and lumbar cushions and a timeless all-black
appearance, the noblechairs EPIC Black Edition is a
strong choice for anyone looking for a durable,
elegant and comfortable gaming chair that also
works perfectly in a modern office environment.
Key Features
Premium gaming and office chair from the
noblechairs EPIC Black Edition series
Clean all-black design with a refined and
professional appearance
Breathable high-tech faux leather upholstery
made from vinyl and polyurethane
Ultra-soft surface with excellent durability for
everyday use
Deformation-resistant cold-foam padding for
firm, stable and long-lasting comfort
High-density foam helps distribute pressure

--

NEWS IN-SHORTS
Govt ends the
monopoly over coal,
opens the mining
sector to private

## TASK BRIEF:
Every line containing the string "foam" is required; copy each such line from the data.

## YOUR SOLUTION:
Deformation-resistant cold-foam padding for
High-density foam helps distribute pressure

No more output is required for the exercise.